What no one yet has dared to risk and warrant
-Rilke

Daring to risk

Business is productively wielding risk to bring about reward. It is about orchestrating conditions that produce valuable outcomes for clients. Outcomes they will pay for at levels that eclipse the cost of the orchestration. This is profit, the fuel of business.

It is an uncontroversial claim to suggest that profit is the fuel of business. Those even marginally competent in such matters understand this. Without profits there are no resources for the business to create and bring its goods to market. Some would even, in an offhanded way, say that profit is the heart of business. This then is where we will begin.

Things are not as easily understood nor as expressible as people usually would like us to believe. Most happenings are beyond expression; they exist where a word has never intruded.
-Rilke

The inexpressibility of things (and their manifestation)

Things are not easily understood. No truer sentence has been penned. This is the problem with most content being produced on the topics of business and leadership: it presupposes that things are, and should be, easily understood and expressible. The business trade press wants to be smart and memorable, certainly, counter-intuitive even if that can be made to serve the bestseller mission, but never among the rising tide of would-be thought leaders’ “game changing” ideas does anything hint at the inexpressibility of things. It takes a poet to drive home the point: things happen from a deeper place.

Too often we presume direct agency over things. A mastery that we will neither learn to wield nor to forego. We take things to be easily understood and expressible in such a way as to benefit us. We make things clever and convenient when what is called for is abandon to the inexpressibility of things that demand we be implicated in their manifestation. That we use our lives in the messiness of creation.

Though most happenings are not easily expressed, this is not to say that we cannot attend to their conditions. The gestation of something can be described, catalyzed, measured, and reflected upon, even if it cannot be controlled. The sequencing of creation’s unfolding is only partially under our purview and tangentially within our control. We work with conditions, with capacities, and together with them manifest realities. This is the inexpressibility of things: that passage from womb to world—from potentials to actualities.

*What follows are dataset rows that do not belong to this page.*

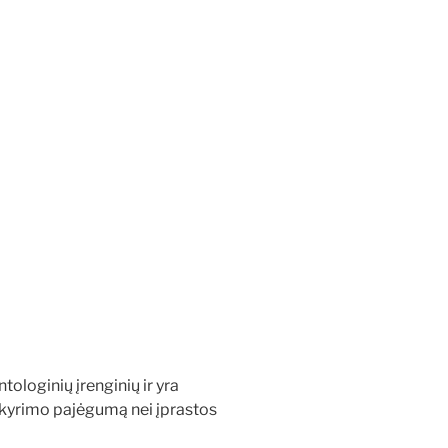
ologinių įrenginių ir yra
skyrimo pajėgumą nei įprastos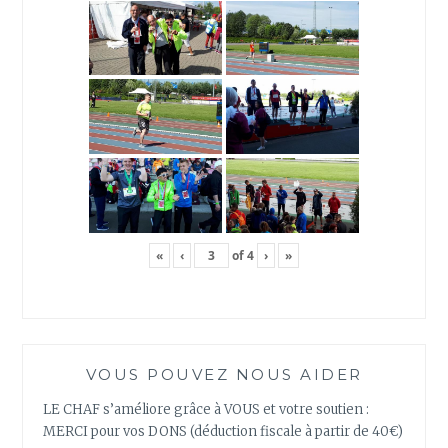
«
‹
of
4
›
»
VOUS POUVEZ NOUS AIDER
LE CHAF s’améliore grâce à VOUS et votre soutien :
MERCI pour vos DONS (déduction fiscale à partir de 40€)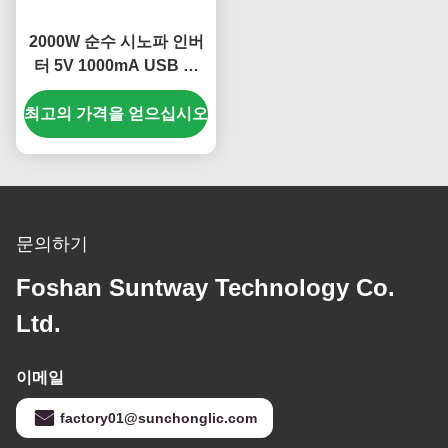
2000W 순수 시노파 인버
터 5V 1000mA USB 및
DC에서 AC 전력 변환을
최고의 가격을 얻으십시오
위한 복수 안전 보호
문의하기
Foshan Suntway Technology Co.
Ltd.
이메일
factory01@sunchonglic.com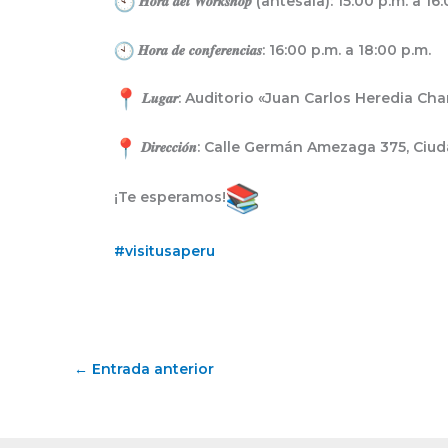
𝑯𝒐𝒓𝒂 𝒅𝒆𝒍 𝑾𝒐𝒓𝒌𝒔𝒉𝒐𝒑 (antesala): 15:00 p.m. a 
𝑯𝒐𝒓𝒂 𝒅𝒆 𝒄𝒐𝒏𝒇𝒆𝒓𝒆𝒏𝒄𝒊𝒂𝒔: 16:00 p.m. a 18:00 p.m.
𝑳𝒖𝒈𝒂𝒓: Auditorio «Juan Carlos Heredia 
𝑫𝒊𝒓𝒆𝒄𝒄𝒊𝒐́𝒏: Calle Germán Amezaga 375, 
¡Te esperamos!
#visitusaperu
←
Entrada anterior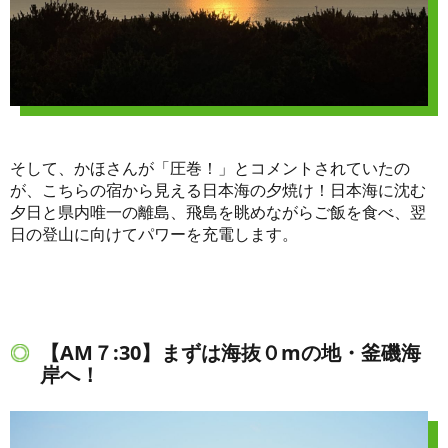
そして、かほさんが「圧巻！」とコメントされていたの
が、こちらの宿から見える日本海の夕焼け！日本海に沈む
夕日と県内唯一の離島、飛島を眺めながらご飯を食べ、翌
日の登山に向けてパワーを充電します。
【AM７:30】まずは海抜０mの地・釜磯海
岸へ！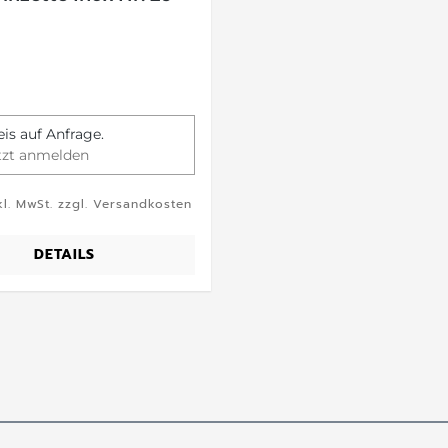
eis auf Anfrage.
tzt anmelden
kl. MwSt. zzgl. Versandkosten
DETAILS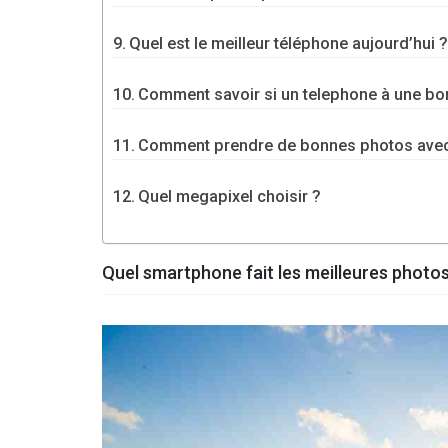
Quel est le meilleur téléphone aujourd’hui 
Comment savoir si un telephone à une bon
Comment prendre de bonnes photos ave
Quel megapixel choisir ?
Quel smartphone fait les meilleures photos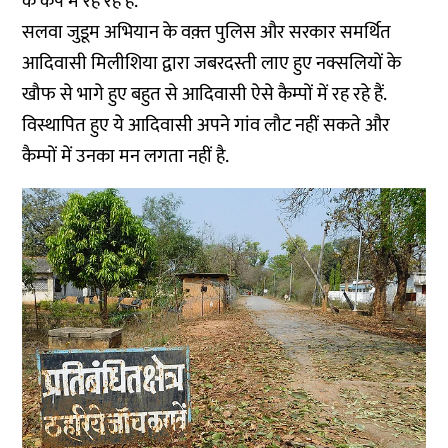
के कैंप में रह रहे हैं.
सलवा जुडूम अभियान के वक़्त पुलिस और सरकार समर्थित
आदिवासी मिलीशिया द्वारा जबरदस्ती लाए हुए नक्सलियों के
खौफ से भागे हुए बहुत से आदिवासी ऐसे कैम्पों में रह रहे हैं.
विस्थापित हुए ये आदिवासी अपने गांव लौट नहीं सकते और
कैम्पों में उनका मन लगता नहीं है.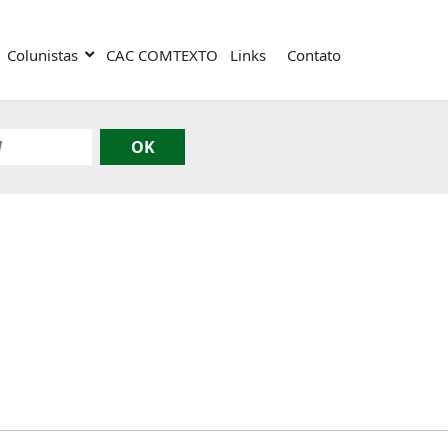
Colunistas
CAC COMTEXTO
Links
Contato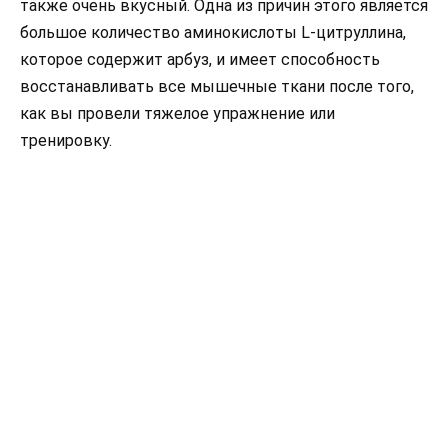
также очень вкусный. Одна из причин этого является
большое количество аминокислоты L-цитруллина,
которое содержит арбуз, и имеет способность
восстанавливать все мышечные ткани после того,
как вы провели тяжелое упражнение или
тренировку.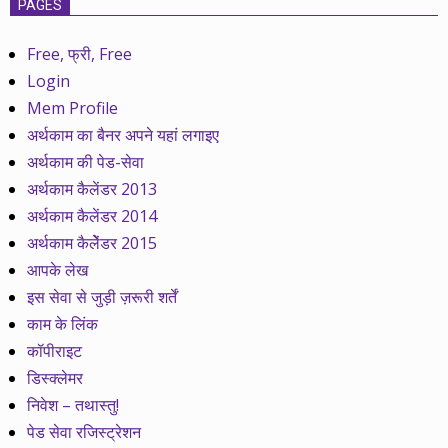
PAGES
Free, फ्री, Free
Login
Mem Profile
अर्थकाम का बैनर अपने यहां लगाइए
अर्थकाम की पेड-सेवा
अर्थकाम कैलेंडर 2013
अर्थकाम कैलेंडर 2014
अर्थकाम कैलेेंडर 2015
आपके लेख
इस सेवा से जुड़ी ज़रूरी शर्तें
काम के लिंक
कॉपीराइट
डिस्क्लेमर
निवेश – तथास्तु!
पेड सेवा रजिस्ट्रेशन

For one human being to love another is
perhaps the most difficult task of all,
the epitome, the ultimate test.
It is that striving for which all other striving
is merely preparation.
-Rilke

The most difficult task of all: the ultimate test

I am going to suggest something simple and off-putting: Everything you have built is not yet a success if the striving that has achieved it is anything short of one human being acting out of love for another. This is not hyperbole. Your business operations, your client relationships, the products and services you sell to them, all of it is not yet achieved if these things are not the product of love. This is, of course, the case not only (or even primarily) for your business. This is true for everything in your life. Our propensity for exception making signals just how difficult this “most difficult task of all” really is. This is the ultimate test.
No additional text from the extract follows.